Take a licking, that is.
The Postal Service is making philatelic history today by issuing the first plastic stamp. It is be sold in bank cash machines and doesn’t need moisture to stick. You simply peel it off a sheet of backing and post it on your letter.
The 25-cent stamp, featuring an abstract American flag, is being offered on a six-month trial basis in the Seattle area to determine whether people will buy it, U.S. Postmaster General Anthony Frank said.
″Five years from now people will be telling their grandchildren, ‘I remember when automatic teller machines didn’t dispense stamps.’ That’s how fast things will go,″ Frank said Friday.
But, some may ask, why do we need a plastic stamp?
The stamps will allow consumers to buy stamps around the clock, Frank said. They are humidity and tear-resistant, and were designed to have the thickness of a dollar bill, so as to be dispensed through 24-hour bank machines.

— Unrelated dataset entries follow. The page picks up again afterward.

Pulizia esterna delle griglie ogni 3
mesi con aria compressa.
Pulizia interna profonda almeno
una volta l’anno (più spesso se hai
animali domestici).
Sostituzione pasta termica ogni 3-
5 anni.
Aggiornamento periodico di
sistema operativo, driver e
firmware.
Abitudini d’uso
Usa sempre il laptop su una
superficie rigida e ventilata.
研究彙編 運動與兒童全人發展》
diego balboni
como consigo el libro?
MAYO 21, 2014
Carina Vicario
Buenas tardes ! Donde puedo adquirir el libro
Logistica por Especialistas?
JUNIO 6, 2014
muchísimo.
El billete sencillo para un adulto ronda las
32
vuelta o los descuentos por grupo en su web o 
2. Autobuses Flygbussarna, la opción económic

People lined up in Seattle’s Columbia-Seafirst Tower to buy the first-day covers after enjoying a jazz band, an honor guard, a choral group and a first- day-of-issue ceremony.

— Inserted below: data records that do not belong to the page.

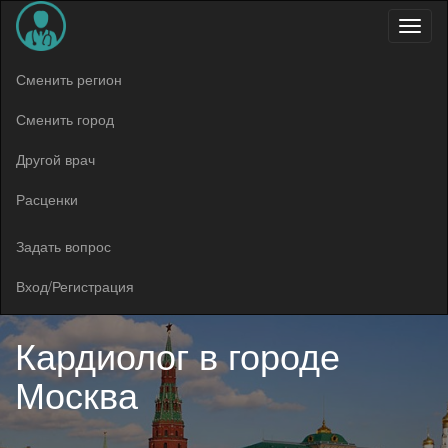
Меню
Сменить регион
Сменить город
Другой врач
Расценки
Задать вопрос
Вход/Регистрация
Кардиолог в
городе
Москва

The U.S. Postal Service and Seafirst Bank came up with the idea for the bank-dispensed stamp. Avery International Corporation, the largest maker of pressure adhesives, developed the stamp. Harry Zelenko of New York City designed it.
The stamp has ten layers and is basically a polyester film over a pressure- adhesive with a water-soluble primer. It is less than five-thousandth s of an inch thick and will be dispensed in sheets of 12 the size of a dollar bill.
It is not biodegradable, but can be soaked off envelopes and recycled by companies that deal with mixed materials, said Alan Gotcher, Avery’s vice president of corporate research.
The goal is to develop a similar stamp made of recyclable paper, Frank said.
Only 2 million of the stamps have been printed, so they are likely to become a valuable collectors item, said Jim Hall, a member of the Collectors Club of Seattle and a part-time stamp dealer.
″It’s quite innovative. It’s just a test stamp so it will be above average in value, more valuable than other commemorative stamps,″ said Hall, who bought 30 sheets and 15 first day covers.
He estimated one of the stamps could be worth a dollar within a few years.